Si el fallo es permanente, la máquina de diagnosis suele cantar el código P0335 y no hay duda. El problema es cuando el fallo es intermitente, que es lo más habitual. En esos casos, puede que no quede registrado un error activo. Por eso vamos más allá: conectamos un osciloscopio directamente al sensor y analizamos su señal con el motor en marcha. Una señal correcta es una onda cuadrada, limpia y sin interrupciones. Una señal defectuosa muestra caídas, picos o directamente se corta.
Antes de culpar al sensor, revisamos también el cableado, que con la humedad de la isla puede sufrir corrosión, o el propio conector. En casos más raros, el problema podría estar en un diente roto del volante motor.
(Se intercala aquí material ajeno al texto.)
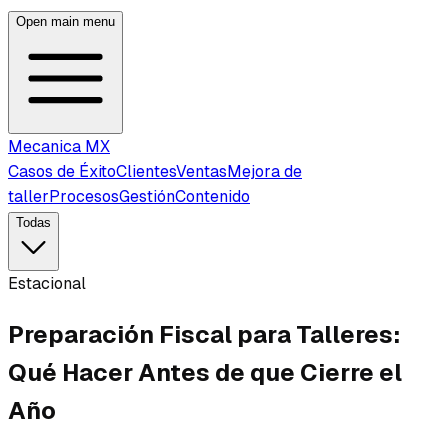
Open main menu
Mecanica MX
Casos de Éxito
Clientes
Ventas
Mejora de
taller
Procesos
Gestión
Contenido
Todas
Estacional
Preparación Fiscal para Talleres:
Qué Hacer Antes de que Cierre el
Año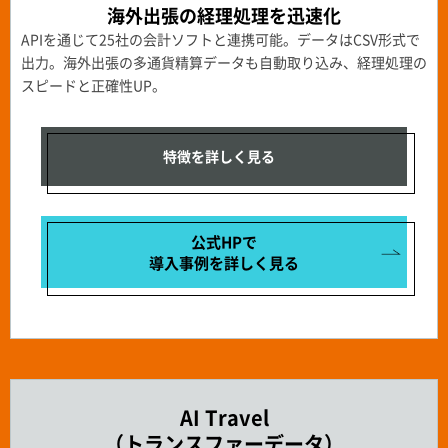
海外出張の経理処理を迅速化
APIを通じて25社の会計ソフトと連携可能。データはCSV形式で
出力。海外出張の多通貨精算データも自動取り込み、経理処理の
スピードと正確性UP。
特徴を詳しく見る
公式HPで
導入事例を
詳しく見る
AI Travel
（トランスファーデータ）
El fallo más común: solo ocurre con el motor caliente
El patrón que más vemos es el siguiente: el coche arranca y funciona sin problemas por la mañana en frío. Pero al cabo de un rato, sobre todo en un atasco por la circunvalación o al subir una cuesta, empieza a dar tirones o se para. Esto es un síntoma claro de un fallo térmico del sensor. Al calentarse, su electrónica interna falla. Por esta razón, la reparación no termina al cambiar la pieza. Hacemos una prueba en carretera de unos 20-30 km para que el motor coja su temperatura normal y así confirmar al 100% que el problema está resuelto.
La diferencia entre un sensor de calidad y uno barato
En estas reparaciones no nos la jugamos. Usamos recambios de fabricantes de equipo original como Bosch, Hella o Beru. Un sensor de baja calidad puede venir mal calibrado de fábrica, dando lecturas erróneas que provocan nuevos fallos y otra visita al taller. Durante la instalación, un detalle crucial es la distancia que lo separa del volante motor. Si queda muy lejos, la señal que genera es demasiado débil para la centralita. Lo apretamos siempre con el par de apriete exacto del fabricante y verificamos su correcta posición antes de dar el trabajo por finalizado.